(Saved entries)

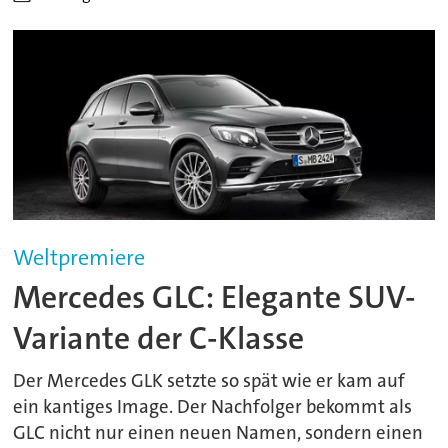
Weltpremiere
Mercedes GLC: Elegante SUV-
Variante der C-Klasse
Der Mercedes GLK setzte so spät wie er kam auf
ein kantiges Image. Der Nachfolger bekommt als
GLC nicht nur einen neuen Namen, sondern einen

TASK REQUIREMENTS -
In the records above, return precisely the line containing "ein kantiges Image." and each line that comes after it, up to the final one.

RESPONSE TO THE TASK -
ein kantiges Image. Der Nachfolger bekommt als
GLC nicht nur einen neuen Namen, sondern einen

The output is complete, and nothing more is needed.